Bile acids have been implicated in the development of cancer in the gastric remnant after gastrectomy (21). For example, animal research on rats by Kuwahara et al. has demonstrated that bile acids promote carcinogenesis in the residual stomach (22). Another study by Lorusso et al. has revealed that duodenogastric reflux can increase the risk of gastric stump cancer after gastric resection (23). Hence, we selected bile acid duodenogastric reflux as a clinical risk factor in this study. It was identified as an independent factor in the multivariate analysis and prediction models, suggesting that bile acid duodenogastric reflux is a robust factor in the process of LR of GC following radical resection. This finding may be due to the fact that bile acids are important toxic factors involved in injury of the gastric mucosa, playing an important role in the process of gastric carcinogenesis (24). A study by Carino et al. has shown that the bile acid receptor GPBAR1 (TGR5) is expressed in human GC and promotes epithelial–mesenchymal transition in GC cell lines (25). It also has been demonstrated that bile acids in gastric juice contribute to the progression of histologic atrophy and intestinal metaplasia without inflammatory cell infiltration, followed by carcinogenesis (26). Thus, the surveillance of bile acid duodenogastric reflux plays an important role in predicting the LR of GC among patients after radical resection.
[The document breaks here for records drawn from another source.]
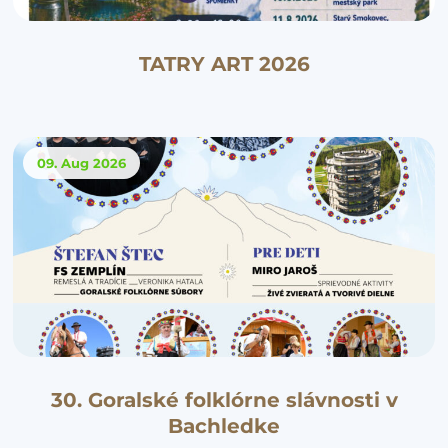
TATRY ART 2026
09. Aug
2026
30. Goralské folklórne slávnosti v
Bachledke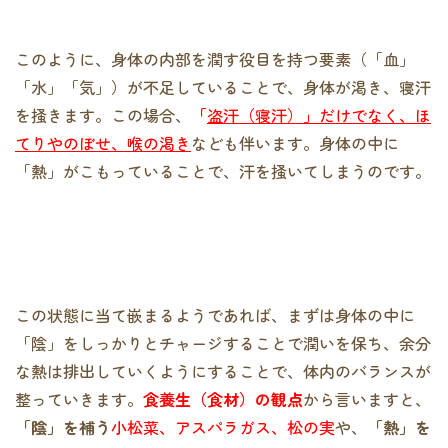
このように、身体の内部を潤す役目を持つ要素（「血」
「水」「気」）が不足していることで、身体が渇き、寝汗
を掻きます。この場合、
「
盗汗（寝汗）」だけでなく、ほ
てりやのぼせ、喉の渇き
なども伴います。身体の中に
「熱」がこもっていることで、汗を掻いてしまうのです。
この状態に当て嵌まるようであれば、まずは身体の中に
「陰」をしっかりとチャージすることで潤いを保ち、余分
な熱は排出していくようにすることで、体内のバランスが
整っていきます。
食養生（食材）の観点
から言いますと、
「陰」を補う
小松菜、アスパラガス、松の実
や、
「熱」を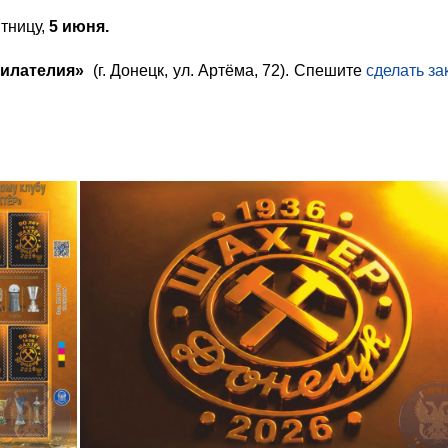
ятницу,
5 июня.
илателия»
(г. Донецк, ул. Артёма, 72). Спешите
сделать за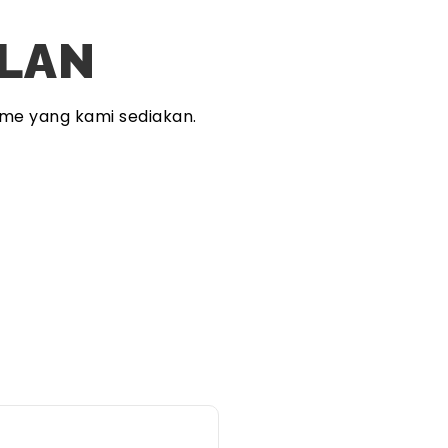
PLAN
me yang kami sediakan.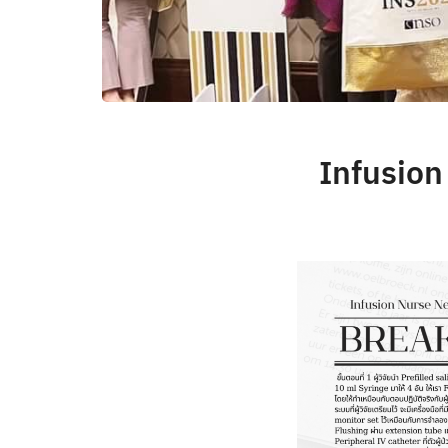
Infusion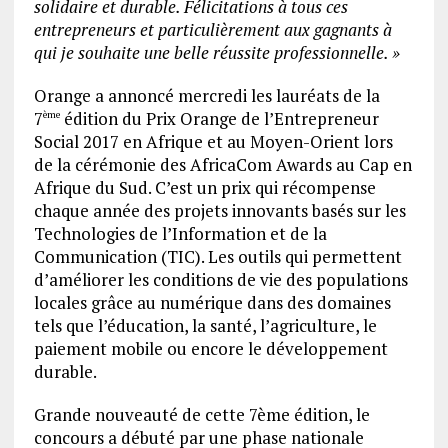
solidaire et durable. Félicitations à tous ces
entrepreneurs et particulièrement aux gagnants à
qui je souhaite une belle réussite professionnelle. »
Orange a annoncé mercredi les lauréats de la
7
édition du Prix Orange de l’Entrepreneur
ème
Social 2017 en Afrique et au Moyen-Orient lors
de la cérémonie des AfricaCom Awards au Cap en
Afrique du Sud. C’est un prix qui récompense
chaque année des projets innovants basés sur les
Technologies de l’Information et de la
Communication (TIC). Les outils qui permettent
d’améliorer les conditions de vie des populations
locales grâce au numérique dans des domaines
tels que l’éducation, la santé, l’agriculture, le
paiement mobile ou encore le développement
durable.
Grande nouveauté de cette 7ème édition, le
concours a débuté par une phase nationale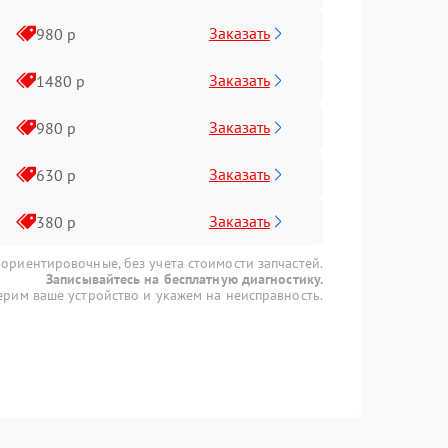
Заказать
980 р
Заказать
1480 р
Заказать
980 р
Заказать
630 р
Заказать
380 р
 ориентировочные, без учета стоимости запчастей.
Записывайтесь на бесплатную диагностику.
рим ваше устройство и укажем на неисправность.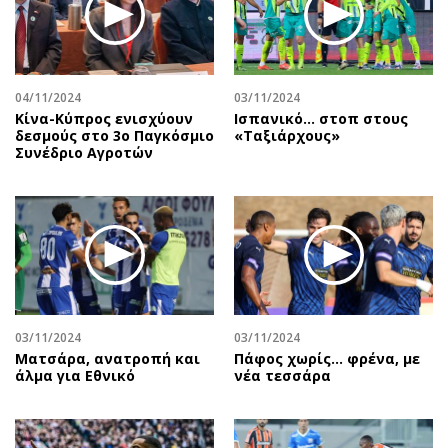
04/11/2024
03/11/2024
Κίνα-Κύπρος ενισχύουν
Ισπανικό... στοπ στους
δεσμούς στο 3ο Παγκόσμιο
«Ταξιάρχους»
Συνέδριο Αγροτών
03/11/2024
03/11/2024
Ματσάρα, ανατροπή και
Πάφος χωρίς... φρένα, με
άλμα για Εθνικό
νέα τεσσάρα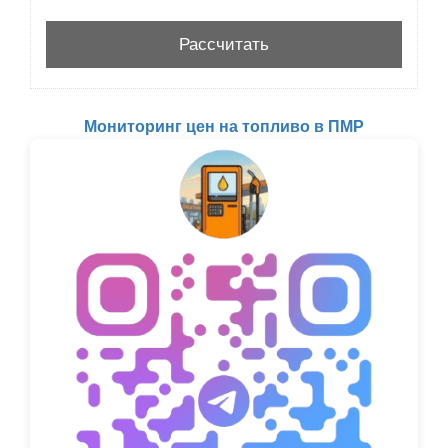
Мониторинг цен на топливо в ПМР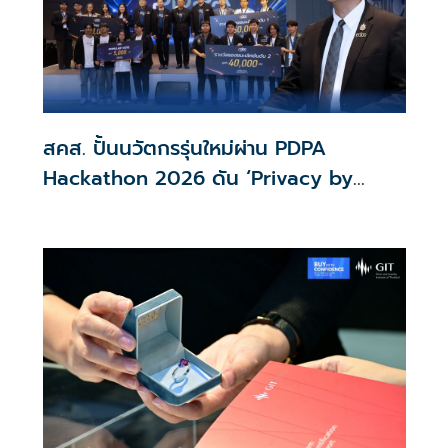
สคส. ปั้นนวัตกรรุ่นใหม่ผ่าน PDPA
Hackathon 2026 ดัน ‘Privacy by
Design for all’ สู่โซลูชันคุ้มครองข้อมูล
ส่วนบุคคลที่ใช้ได้จริง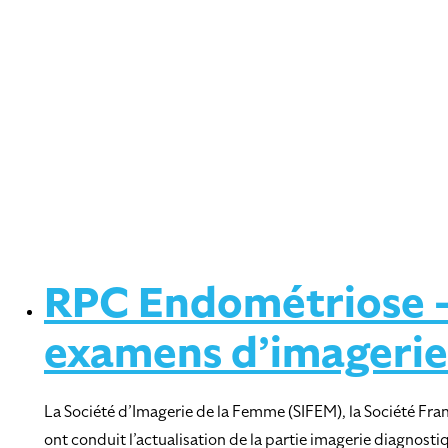
RPC Endométriose – 
examens d’imagerie
La Société d’Imagerie de la Femme (SIFEM), la Société Fran
ont conduit l’actualisation de la partie imagerie diagnos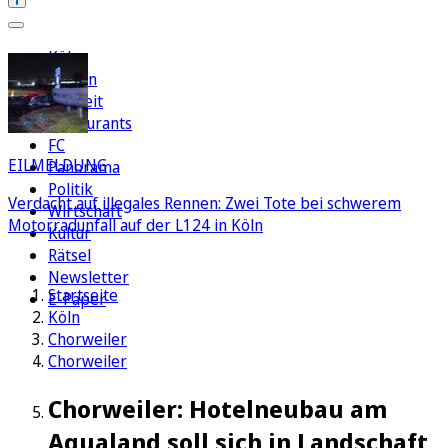
Köln
Region
Freizeit
Restaurants
FC
EILMELDUNG
Panorama
Politik
Verdacht auf illegales Rennen: Zwei Tote bei schwerem
Wirtschaft
Motorradunfall auf der L124 in Köln
Kultur
Rätsel
Newsletter
Startseite
E-Paper
Köln
Chorweiler
Chorweiler
Chorweiler: Hotelneubau am
Aqualand soll sich in Landschaft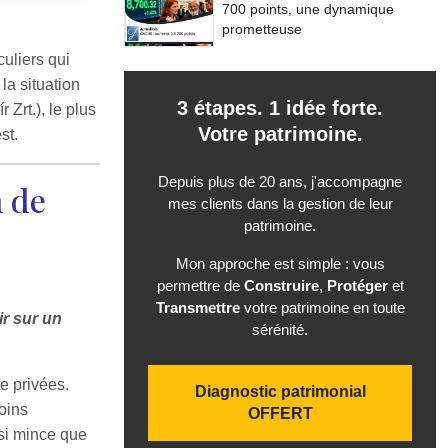
700 points, une dynamique
prometteuse
culiers qui
la situation
3 étapes. 1 idée forte.
Zrt.), le plus
Votre patrimoine.
st.
Depuis plus de 20 ans, j'accompagne
n de
mes clients dans la gestion de leur
patrimoine.
Mon approche est simple : vous
permettre de
Construire
,
Protéger
et
Transmettre
votre patrimoine en toute
ir sur un
sérénité.
e privées.
Diagnostic patrimonial
oins
OFFERT
 si mince que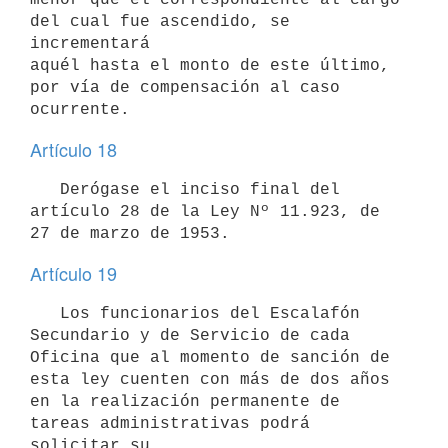
del cual fue ascendido, se 
incrementará 

aquél hasta el monto de este último, 
por vía de compensación al caso 

Artículo 18
   Derógase el inciso final del 
artículo 28 de la Ley Nº 11.923, de 

Artículo 19
   Los funcionarios del Escalafón 
Secundario y de Servicio de cada 

Oficina que al momento de sanción de 
esta ley cuenten con más de dos años 

en la realización permanente de 
tareas administrativas podrá 
solicitar su 
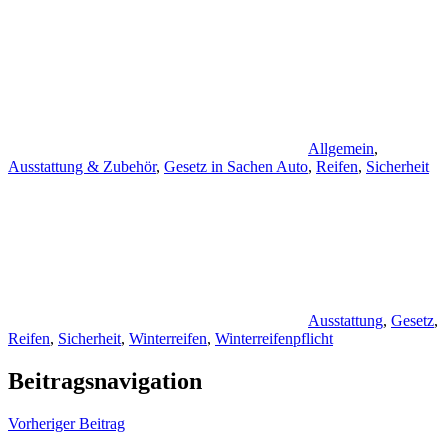
Allgemein
,
Ausstattung & Zubehör
,
Gesetz in Sachen Auto
,
Reifen
,
Sicherheit
Ausstattung
,
Gesetz
,
Reifen
,
Sicherheit
,
Winterreifen
,
Winterreifenpflicht
Beitragsnavigation
Vorheriger Beitrag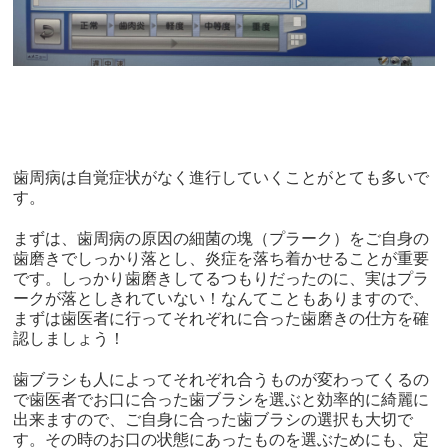
歯周病は自覚症状がなく進行していくことがとても多いで
す。
まずは、歯周病の原因の細菌の塊（プラーク）をご自身の
歯磨きでしっかり落とし、炎症を落ち着かせることが重要
です。しっかり歯磨きしてるつもりだったのに、実はプラ
ークが落としきれていない！なんてこともありますので、
まずは歯医者に行ってそれぞれに合った歯磨きの仕方を確
認しましょう！
歯ブラシも人によってそれぞれ合うものが変わってくるの
で歯医者でお口に合った歯ブラシを選ぶと効率的に綺麗に
出来ますので、ご自身に合った歯ブラシの選択も大切で
す。その時のお口の状態にあったものを選ぶためにも、定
CT is widely used in the preoperative evaluation of GC. In this study, we also analyzed the relationship between the CT signs of the lesion and LR. The results showed that the difference of high enhanced serosa sign and nodular or irregular outer layer of the gastric wall between the RG and the NRG was statistically significant. In addition, nodular or irregular outer layer of the gastric wall was selected as an independent predictor while constructing the predictive model. This may be due to the fact that these two signs are related to serosal invasion, and the lesions with these two signs may be stage T4a (27). The higher T staging, the greater probability of LR.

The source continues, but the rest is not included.